Esta não é uma luta geracional. É, ou deveria ser, uma questão, intergeracional e transversal a todas as classes sociais. Mas, neste caso, o que é particular é haver uma geração tão jovem que assume as rédeas e isso é muito positivo e dá-nos algum alento e esperança.
O papel de nós todos é o mesmo de sempre — ou o que deveria ser o mesmo de sempre. É o cidadão comum assumir uma postura mais activa e interventiva. Infelizmente, esse não é o padrão predominante. O padrão predominante é sempre os cidadãos acharem que as questões têm de ser decididas a nível político ou ao nível da economia e que não são directamente responsáveis por elas.
Mais do que nunca, é importante o cidadão comum ter noção do seu papel e de assumir a sua capacidade de intervenção. Dentro do que vou conseguindo, tento alterar alguns hábitos e tentar que a minha pegada ecológica seja o menor possível. E depois, ao nível de intervenção, é importante as pessoas fazerem isto que está a acontecer aqui: associarem-se, organizarem actividades, acções de sensibilização, de protesto especialmente, porque há sempre decisões que são tomadas e só contribuem para agudizar ainda mais o problema das alterações climáticas. No caso português, por exemplo, destaco o caso das concessões de exploração de petróleo. E muitas vezes esse tipo de decisões acabam por ser implementadas sem que haja constatação ou oposição por parte da sociedade civil, que ainda está bastante adormecida.

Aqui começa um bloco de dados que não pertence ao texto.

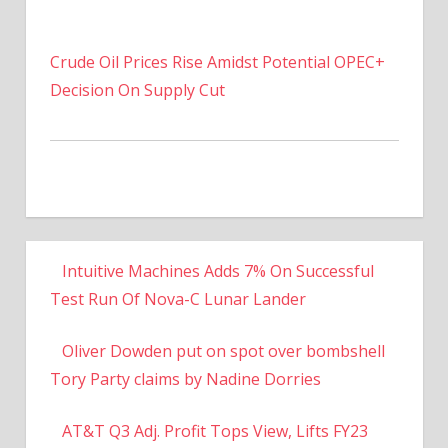
Crude Oil Prices Rise Amidst Potential OPEC+
Decision On Supply Cut
Intuitive Machines Adds 7% On Successful
Test Run Of Nova-C Lunar Lander
Oliver Dowden put on spot over bombshell
Tory Party claims by Nadine Dorries
AT&T Q3 Adj. Profit Tops View, Lifts FY23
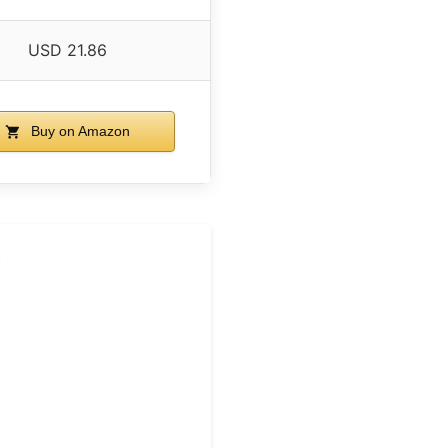
USD 21.86
Buy on Amazon
w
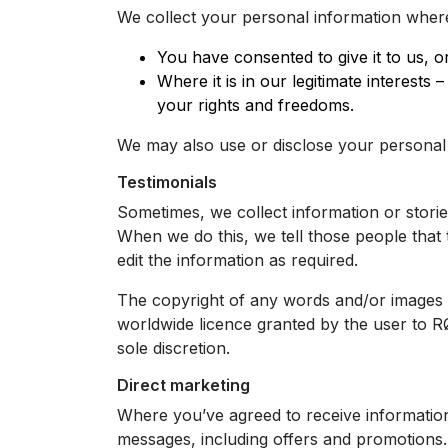
We collect your personal information wher
You have consented to give it to us, o
Where it is in our legitimate interest
your rights and freedoms.
We may also use or disclose your personal 
Testimonials
Sometimes, we collect information or stor
When we do this, we tell those people that 
edit the information as required.
The copyright of any words and/or images in
worldwide licence granted by the user to 
sole discretion.
Direct marketing
Where you’ve agreed to receive informatio
messages, including offers and promotions.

Portugal deveria, obviamente, ter declarado emergência climática. É um passo importante de assumir a verdadeira gravidade da questão. Mas claro que há sempre muita resistência à mudança e é mais fácil manter o sistema e manter o poder daqueles que beneficiam com ele — mesmo que implique a destruição ecológica — do que realmente haver a ruptura desse tipo de interesses e de lobbies que, infelizmente, ainda controlam muito o sistema político e o sistema económico.
Domingo [26 de Maio], vou votar. Pessoalmente, considero o poder do voto relativo. Há muitos outros que passam pela mobilização da sociedade civil e não, simplesmente, por ir votar de quatro em quatro anos. O voto é apenas um dos poderes, uma tentativa de tornar o sistema mais ou menos sensível. Mas considero mais importante estar aqui hoje e aquilo que faço ao longo do ano e outros projectos e associações em que estou envolvido. As mudanças e as acções de fundo passam muito mais por aquilo que cada um faz no dia-a-dia.
Há todo um conjunto de problemas que acabam por estar muito associados. As alterações climáticas passam por haver um sistema que perspectiva o planeta quase como um supermercado. É uma questão estrutural e depois claro que isto se acaba por reflectir em muitas áreas.
As crianças estão numa idade onde são especialmente sensíveis e têm maior abertura para novas ideias, para aprender. A tendência, infelizmente, é para nos tornarmos mais fechados à medida que envelhecemos. Não lhe expliquei o que vínhamos aqui fazer só ontem. Explico-lhe no seguimento da educação que tento transmitir e sensibilizar para os problemas que existem, questões sobre as quais elas já está relativamente informada.”